I don't do my cat's claws myself. I would just take the cat to a groomer that files them. It's usually only $5 for just the trimming at most groomers/pet stores here. You'll just want to call around make sure that the groomer will file them after the trimming, because that's what's most important. Even when you trim them, they can still have sharp edges.

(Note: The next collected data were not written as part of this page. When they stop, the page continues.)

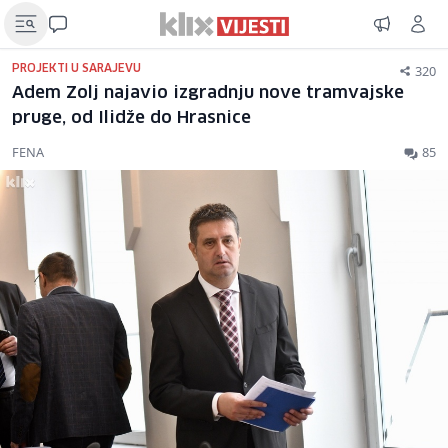
320
PROJEKTI U SARAJEVU
Adem Zolj najavio izgradnju nove tramvajske
pruge, od Ilidže do Hrasnice
FENA
85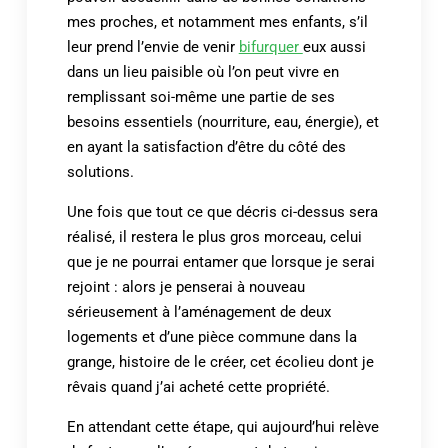
mes proches, et notamment mes enfants, s’il
leur prend l’envie de venir
bifurquer
eux aussi
dans un lieu paisible où l’on peut vivre en
remplissant soi-même une partie de ses
besoins essentiels (nourriture, eau, énergie), et
en ayant la satisfaction d’être du côté des
solutions.
Une fois que tout ce que décris ci-dessus sera
réalisé, il restera le plus gros morceau, celui
que je ne pourrai entamer que lorsque je serai
rejoint : alors je penserai à nouveau
sérieusement à l’aménagement de deux
logements et d’une pièce commune dans la
grange, histoire de le créer, cet écolieu dont je
rêvais quand j’ai acheté cette propriété.
En attendant cette étape, qui aujourd’hui relève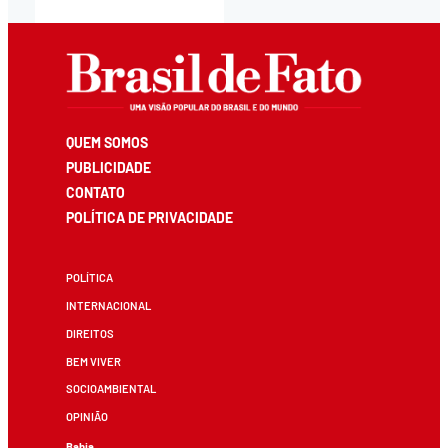
QUEM SOMOS
PUBLICIDADE
CONTATO
POLÍTICA DE PRIVACIDADE
POLÍTICA
INTERNACIONAL
DIREITOS
BEM VIVER
SOCIOAMBIENTAL
OPINIÃO
Bahia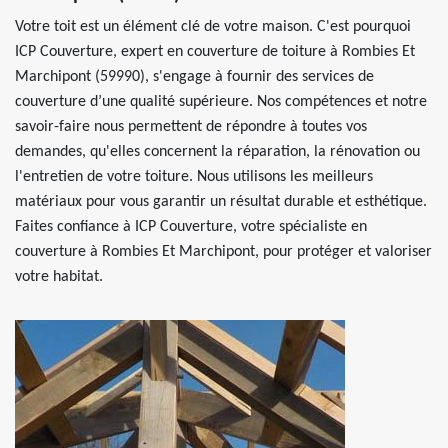
Votre toit est un élément clé de votre maison. C'est pourquoi
ICP Couverture, expert en couverture de toiture à Rombies Et
Marchipont (59990), s'engage à fournir des services de
couverture d’une qualité supérieure. Nos compétences et notre
savoir-faire nous permettent de répondre à toutes vos
demandes, qu'elles concernent la réparation, la rénovation ou
l'entretien de votre toiture. Nous utilisons les meilleurs
matériaux pour vous garantir un résultat durable et esthétique.
Faites confiance à ICP Couverture, votre spécialiste en
couverture à Rombies Et Marchipont, pour protéger et valoriser
votre habitat.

HOW'S IT GOING WITH YOUR PUP NOW??? HAVE YOU TRIED ANY OF THE SUGGESTIONS??? I REALLY HOPE IT WORKS OUT FOR YOU...Please keep us up to date when you can!!!!!   :flower:


----------



## Seren (Apr 22, 2005)

Yes i really hope it works out too,


----------



## <3 Sarah <3 (Nov 1, 2005)

Hope everything works out!! :wave:


----------



## chi_lover (Nov 16, 2005)

enzo has attacked her and i have been at the vets for the past hour and half


----------



## <3 Sarah <3 (Nov 1, 2005)

OH NO!!!!!      



IS she OK?????


----------



## chi_lover (Nov 16, 2005)

not really i will need to find her a home as she is terrified and wont come out from under my bed  i can say i officially hate enzo :evil:


----------



## Fibi's Mommy (Nov 28, 2005)

did she get really hurt? I'm so sad for you. If you can get ahold of her, you could just wrap her up in a blanky and hold her all the time...and get a front pouch. Don't let enzo win. What did the vet say? :crybaby: 

um...is enzo finding a new home an option? you'll never be able to have another pet with him. I wouldn't be able to cope with that.


----------



## <3 Sarah <3 (Nov 1, 2005)

OMG!!! That is terrible...  

I'm so sorry!!   

<3


----------



## Ms_P (Apr 25, 2004)

Why don't you post a pic of her in the "Buyers and Sellers" section. I think there are a few people in the UK still looking for chis.


----------



## chi_lover (Nov 16, 2005)

well my dad lives in surrey aswell he said he would take enzo as he is allergic to dogs and would only want one cat so thats an option


----------



## Fibi's Mommy (Nov 28, 2005)

yeeeeee!!!!! you're in my thoughts and prayers!


----------



## Ms_P (Apr 25, 2004)

You need to decide before Enzo does some serious damage to the chi, if he hasn't already.


----------



## <3 Sarah <3 (Nov 1, 2005)




----------



## chi_lover (Nov 16, 2005)

i would rather see if anybody wants a persian though as it might be better if somebody who loves the breed had him i will can i post for a cat here :?


----------



## Fibi's Mommy (Nov 28, 2005)

i'm new on the site, but go into the buyers/sellers section and ask that question...


----------



## dolly'sgrandma (Nov 8, 2005)

I feel so terrible after reading that you had her at the vet. Was she hurt physically at all? It's true, just hold her all the time, put Enzo in the closet or something...just concentrate on poor Sophie. I think also, you might not be able to have any pets with Enzo, so maybe you will hae to find HIM a home. But I'm sure you love him too. It's an awful dilemma.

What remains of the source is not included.